The situation is quite different with respect to the genetic effects, at least as far as experiments with Drosophila and bacteria seem to show. Even the smallest doses will produce a few mutations in the chromosomes of those cells in the gonads that eventually develop into sex cells. The affected gonad cells will continue to produce sex cells with those mutations for the rest of the life of the organism. Every tiny bit of radiation adds to the number of mutated sex cells being constantly produced. There is no recovery, because the sex cells, after formation, do not work in cooperation, and affected cells are not replaced by those that are unaffected.

This means (judging by the experiments on lower creatures) that what counts, where genetic damage is in question, is not the rate at which radiation is absorbed but the total sum of radiation. Every exposure an organism experiences, however small, adds its bit of damage.

Accepting this hard view, it would seem important to make every effort to minimize radiation exposure for the population generally.

Since most of the man–made increase in background radiation is the result of the use of X rays in medical diagnosis and therapy, many geneticists are looking at this with suspicion and concern. No one suggests that their use be abandoned, for certainly such techniques are important in the saving of life and the mitigation of suffering. Still, X rays ought not to be used lightly, or routinely as a matter of course.

It might seem that X rays applied to the jaw or the chest would not affect the gonads, and this might be so if all the X rays could indeed be confined to the portion of the body at which they are aimed. Unfortunately, X rays do not uniformly travel a straight line in passing through matter. They are scattered to a certain extent; if a stream of X rays passes through the body anywhere, or even through objects near the body, some X rays will be scattered through the gonads.

It is for this reason that some geneticists suggest that the history of exposure to X rays be kept carefully for each person. A decision on a new exposure would then be determined not only by the current situation but by the individual’s past history.

Such considerations were also an important part of the driving force behind the movement to end atmospheric testing of nuclear bombs. While the total addition to the background radiation resulting from such tests is small, the prospect of continued accumulation is unpleasant.

What’s more, whereas X rays used in diagnosis and therapy have a humane purpose and chiefly affect the patient who hopes to be helped in the process, nuclear fallout affects all of humanity without distinction and seems, to many people, to have as its end only the promise of a totally destructive nuclear war.
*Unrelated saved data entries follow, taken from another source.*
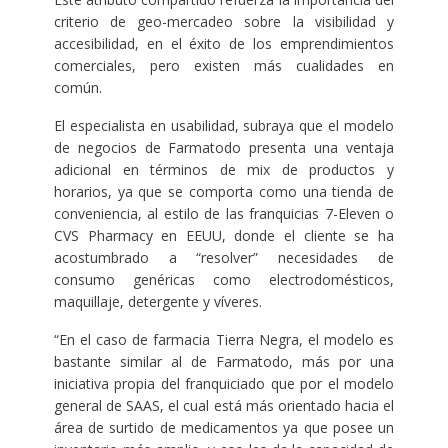
criterio de geo-mercadeo sobre la visibilidad y
accesibilidad, en el éxito de los emprendimientos
comerciales, pero existen más cualidades en
común.
El especialista en usabilidad, subraya que el modelo
de negocios de Farmatodo presenta una ventaja
adicional en términos de mix de productos y
horarios, ya que se comporta como una tienda de
conveniencia, al estilo de las franquicias 7-Eleven o
CVS Pharmacy en EEUU, donde el cliente se ha
acostumbrado a “resolver” necesidades de
consumo genéricas como electrodomésticos,
maquillaje, detergente y víveres.
“En el caso de farmacia Tierra Negra, el modelo es
bastante similar al de Farmatodo, más por una
iniciativa propia del franquiciado que por el modelo
general de SAAS, el cual está más orientado hacia el
área de surtido de medicamentos ya que posee un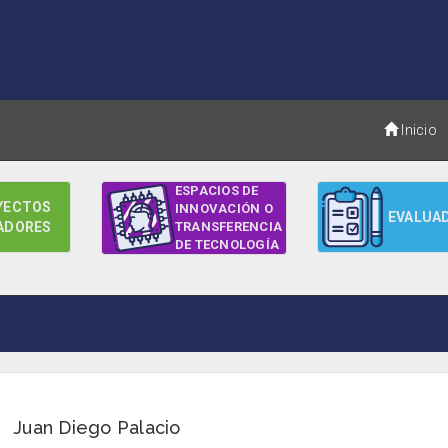
Inicio
ESPACIOS DE
YECTOS
INNOVACIÓN O
EVALUA
ADORES
TRANSFERENCIA
DE TECNOLOGÍA
Juan Diego Palacio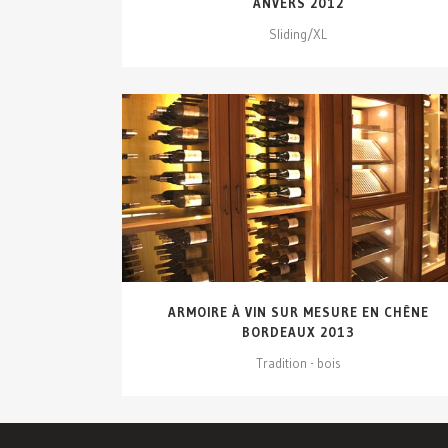
ANVERS 2012
Sliding/XL
VOIR DÉTAILS...
ARMOIRE À VIN SUR MESURE EN CHÊNE
BORDEAUX 2013
Tradition - bois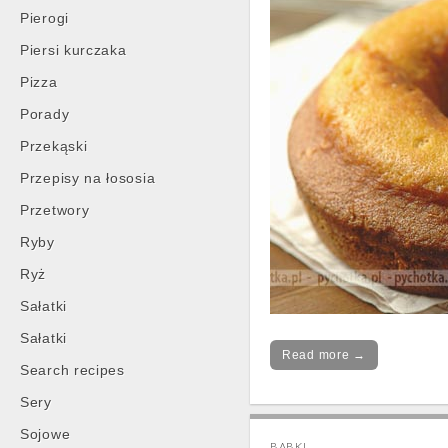
Pierogi
Piersi kurczaka
Pizza
Porady
Przekąski
Przepisy na łososia
Przetwory
Ryby
Ryż
Sałatki
Sałatki
Read more →
Search recipes
Sery
Sojowe
BABKI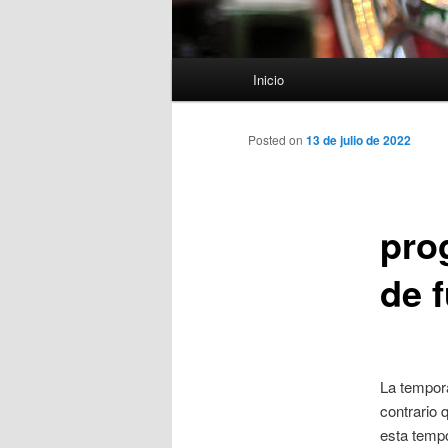
Menú
Inicio
principal
Posted on
13 de julio de 2022
pro
de 
La tempora
contrario 
esta tempo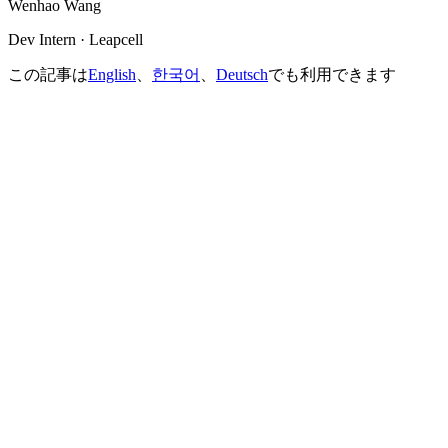
Wenhao Wang
Dev Intern · Leapcell
この記事は
English
、
한국어
、
Deutsch
でも利用できます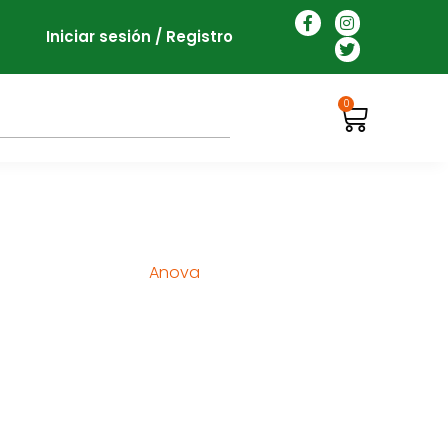
Iniciar sesión / Registro
0
Anova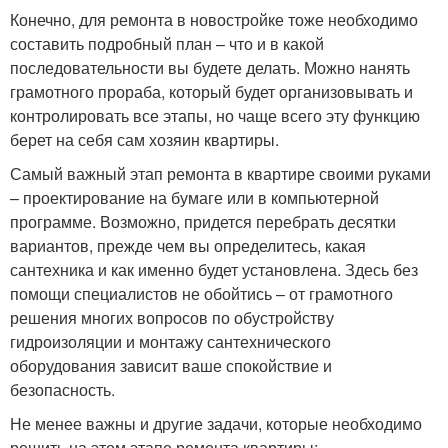
Конечно, для ремонта в новостройке тоже необходимо
составить подробный план – что и в какой
последовательности вы будете делать. Можно нанять
грамотного прораба, который будет организовывать и
контролировать все этапы, но чаще всего эту функцию
берет на себя сам хозяин квартиры.
Самый важный этап ремонта в квартире своими руками
– проектирование на бумаге или в компьютерной
программе. Возможно, придется перебрать десятки
вариантов, прежде чем вы определитесь, какая
сантехника и как именно будет установлена. Здесь без
помощи специалистов не обойтись – от грамотного
решения многих вопросов по обустройству
гидроизоляции и монтажу сантехнического
оборудования зависит ваше спокойствие и
безопасность.
Не менее важны и другие задачи, которые необходимо
решить на этом этапе ремонта квартиры: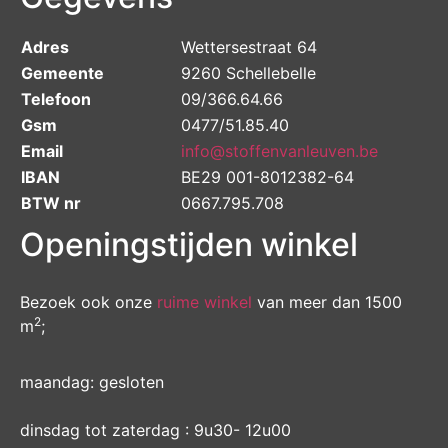
Adres
Wettersestraat 64
Gemeente
9260 Schellebelle
Telefoon
09/366.64.66
Gsm
0477/51.85.40
Email
info@stoffenvanleuven.be
IBAN
BE29 001-8012382-64
BTW nr
0667.795.708
Openingstijden winkel
Bezoek ook onze
ruime winkel
van meer dan 1500
2
m
;
maandag: gesloten
dinsdag tot zaterdag : 9u30- 12u00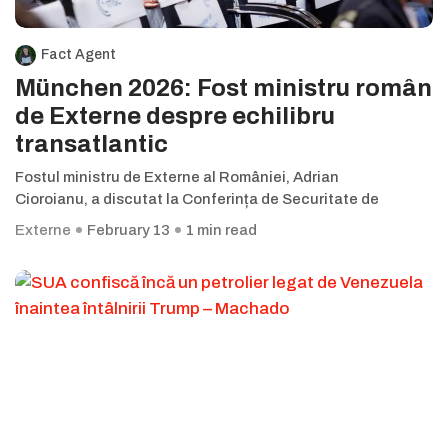
Fact Agent
München 2026: Fost ministru român
de Externe despre echilibru
transatlantic
Fostul ministru de Externe al României, Adrian
Cioroianu, a discutat la Conferința de Securitate de
Externe
February 13
1 min read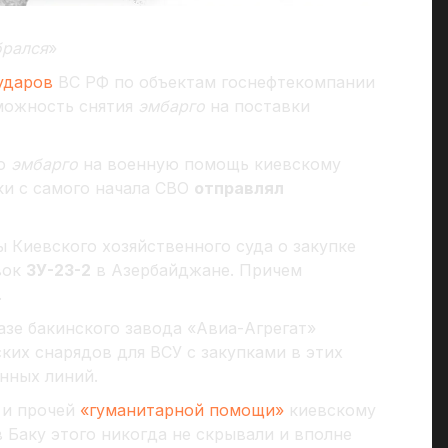
брался
»
ударов
ВС РФ по объектам госнефтекомпании
зможность снятия
эмбарго
на поставки
го
эмбарго
на военную помощь киевскому
ки с самого начала СВО
отправлял
 Киевского хозяйственного суда о закупке
вок
ЗУ-23-2
в Азербайджане. Причем
.
азе бакинского завода «Авиа-Агрегат»
ких снарядов для ВСУ с закупками в этих
нных линий.
и прочей
«гуманитарной помощи»
киевскому
в Баку этого никогда не скрывали и вполне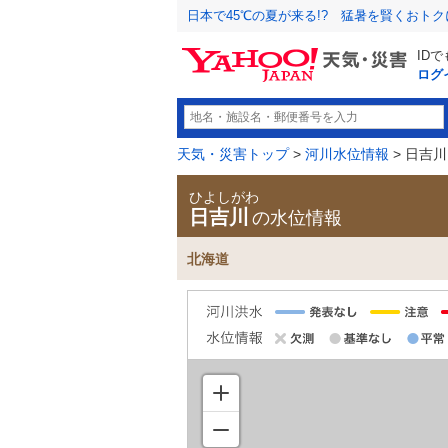
日本で45℃の夏が来る!? 猛暑を賢くおト
ID
ログ
天気・災害トップ
>
河川水位情報
> 日吉川
ひよしがわ
日吉川
の水位情報
北海道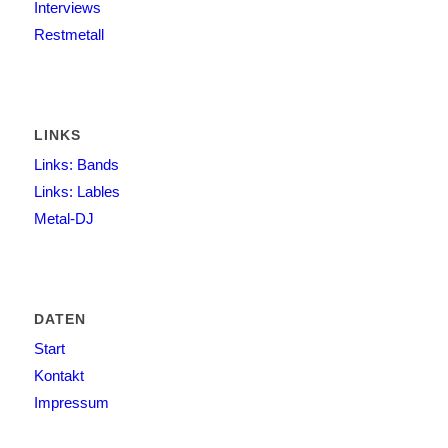
Interviews
Restmetall
LINKS
Links: Bands
Links: Lables
Metal-DJ
DATEN
Start
Kontakt
Impressum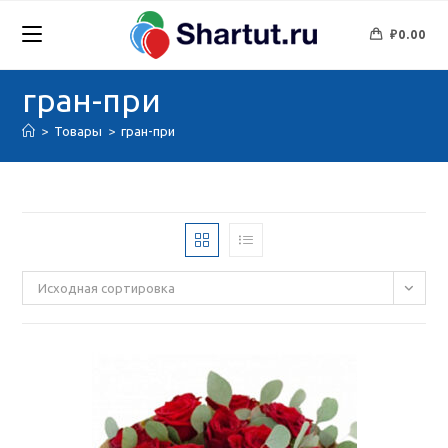
Перейти
к
₽
0.00
содержимому
гран-при
>
Товары
>
гран-при
Исходная сортировка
It is not to be expected that the large majority of humanity that makes up the populations outside the United States, Great Britain, France, China, and the Soviet Union can be expected to accept stoically the risk of even limited quantities of genetic damage, out of any feeling of loyalty to nations not their own. Even within the populations of the three major nuclear powers there are strong feelings that the possible benefits of nuclear testing do not balance the certain dangers.

Public opinion throughout the world is a key factor, then, in enforcing the Nuclear Test Ban Treaty, signed by the governments of the United States, Great Britain, and the Soviet Union on October 10, 1963.
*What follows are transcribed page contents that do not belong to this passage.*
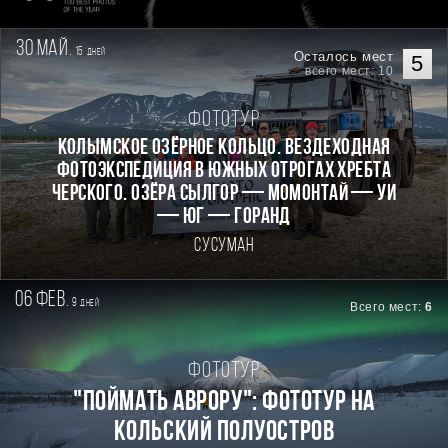
30 май.
15
дней
Осталось мест
5
всего мест: 10
Фототур
КОЛЫМСКОЕ ОЗЁРНОЕ КОЛЬЦО. Вездеходная
фотоэкспедиция в южных отрогах хребта
Черского. Озёра Сылгор — Момонтай — Уи
— Юг — Горанд
Сусуман
06 фев.
9
дней
Всего мест:
6
Фототур
"Поймать Аврору": фототур на
Кольский полуостров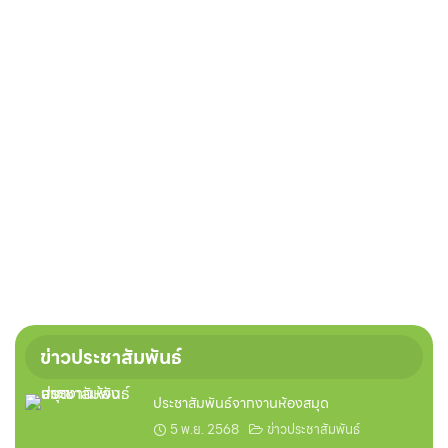
ข่าวประชาสัมพันธ์
ประชาสัมพันธ์จากงานห้องสมุด
5 พ.ย. 2568
ข่าวประชาสัมพันธ์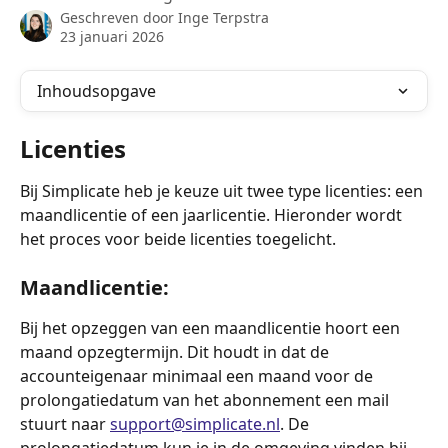
Geschreven door
Inge Terpstra
23 januari 2026
Inhoudsopgave
Licenties
Bij Simplicate heb je keuze uit twee type licenties: een 
maandlicentie of een jaarlicentie. Hieronder wordt 
het proces voor beide licenties toegelicht.
Maandlicentie:
Bij het opzeggen van een maandlicentie hoort een 
maand opzegtermijn. Dit houdt in dat de 
accounteigenaar minimaal een maand voor de 
prolongatiedatum van het abonnement een mail 
stuurt naar 
support@simplicate.nl
. De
Although genetic findings on such comparatively simple creatures as fruit flies and bacteria seem to apply generally to all forms of life, it seems unsafe to rely on these findings completely in anything as important as possible genetic damage to man through radiation. During the 1950s and 1960s, therefore, there have been important studies on mice, particularly by W. L. Russell at Oak Ridge National Laboratory, Oak Ridge, Tennessee.
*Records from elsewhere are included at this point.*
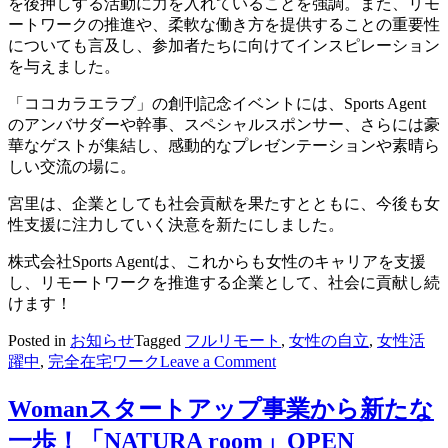
を後押しする活動に力を入れていることを強調。また、リモ
BPO
ートワークの推進や、柔軟な働き方を提供することの重要性
サ
についても言及し、参加者たちに向けてインスピレーション
ー
を与えました。
ビ
ス
「ココカラエラブ」の創刊記念イベントには、Sports Agent
の
のアンバサダーや幹事、スペシャルスポンサー、さらには豪
提
華なゲストが集結し、感動的なプレゼンテーションや素晴ら
供
しい交流の場に。
開
始！
宮里は、企業としても社会貢献を果たすとともに、今後も女
性支援に注力していく決意を新たにしました。
株式会社Sports Agentは、これからも女性のキャリアを支援
し、リモートワークを推進する企業として、社会に貢献し続
けます！
Posted in
お知らせ
Tagged
フルリモート
,
女性の自立
,
女性活
on
躍中
,
完全在宅ワーク
Leave a Comment
株
式
Womanスタートアップ事業から新たな
会
一歩！「NATURA room」OPEN
社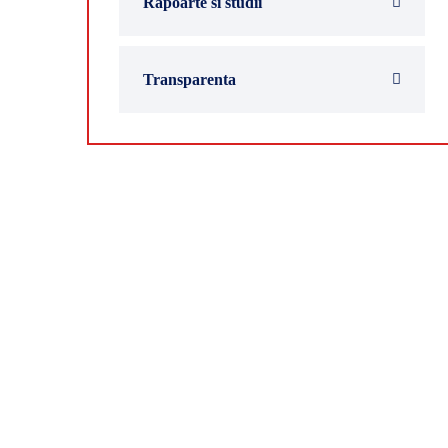
Rapoarte si studii
Transparenta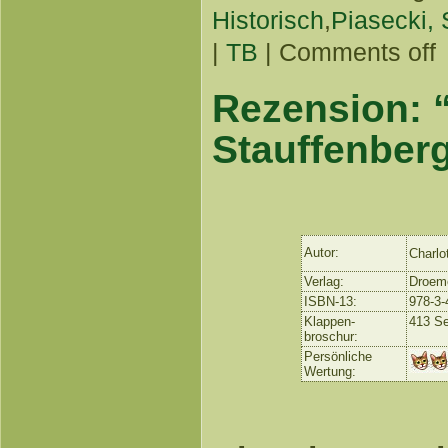
Historisch
,
Piasecki, 
|
TB
|
Comments off
Rezension: 
Stauffenber
Autor:
Charlo
Verlag:
Droem
ISBN-13:
978-3-
Klappen-
413 Se
broschur:
Persönliche
Wertung: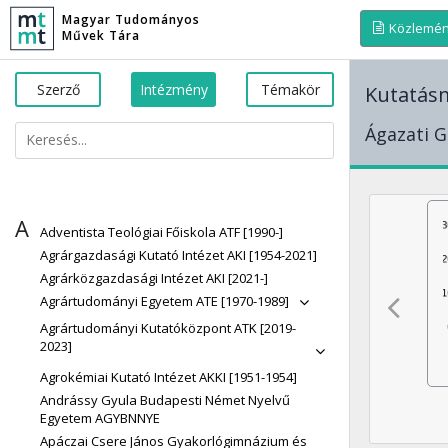
Magyar Tudományos
Közlemé
Művek Tára
Szerző
Intézmény
Témakör
Kutatásm
Ágazati G
A
Adventista Teológiai Főiskola ATF [1990-]
Agrárgazdasági Kutató Intézet AKI [1954-2021]
Agrárközgazdasági Intézet AKI [2021-]
Agrártudományi Egyetem ATE [1970-1989]
Agrártudományi Kutatóközpont ATK [2019-
2023]
Agrokémiai Kutató Intézet AKKI [1951-1954]
Andrássy Gyula Budapesti Német Nyelvű
Egyetem AGYBNNYE
Apáczai Csere János Gyakorlógimnázium és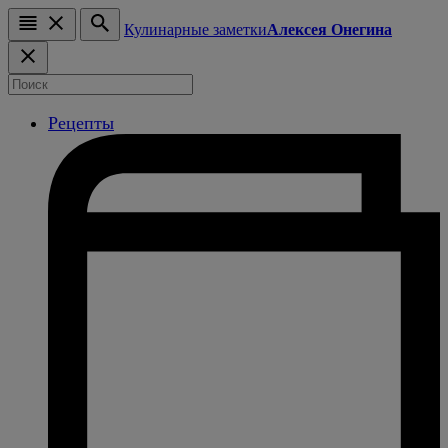
Кулинарные заметки
Алексея Онегина
Рецепты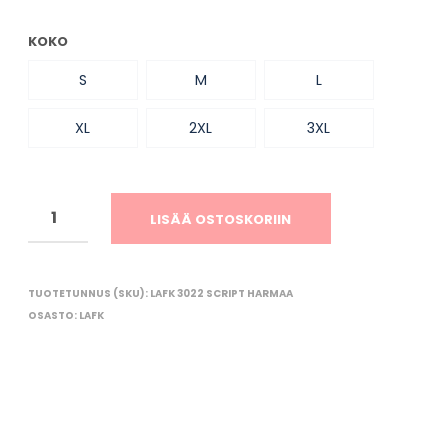
O
R
KOKO
I
O
S
M
L
N
T
Y
XL
2XL
3XL
H
J
Ä
.
LISÄÄ OSTOSKORIIN
TUOTETUNNUS (SKU):
LAFK 3022 SCRIPT HARMAA
OSASTO:
LAFK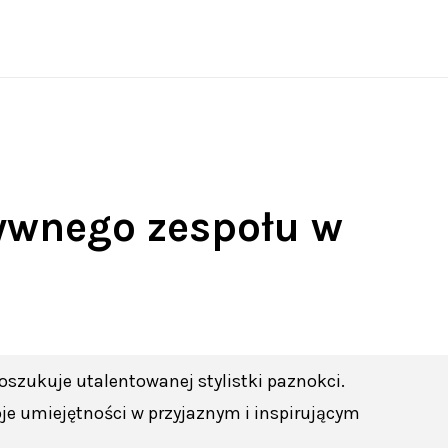
Oferty pracy
More
tywnego zespołu w
oszukuje utalentowanej stylistki paznokci.
oje umiejętności w przyjaznym i inspirującym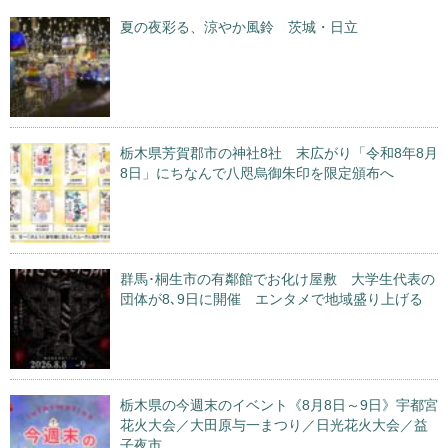
夏の夜彩る、涼やか風鈴 茨城・日立
栃木県芳賀郡市の神社8社 末広がり「令和8年8月
8日」にちなんで八咫烏御朱印を限定頒布へ
群馬･桐生市の有鄰館でお化け屋敷 大学生代表の
団体が8､9日に開催 エンタメで地域盛り上げる
栃木県の今週末のイベント《8月8日～9日》宇都宮
花火大会／大田原与一まつり／日光花火大会／益
子夜市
While not as short–lived or as fecund as fruit flies, mice can nevertheless produce enough young over a reasonable period of time to yield statistically useful results. Experimenters have worked with hundreds of thousands of offspring born of mice that have been irradiated with gamma rays and X rays in different amounts and at different intensities, as well as with additional hundreds of thousands born to mice that were not irradiated.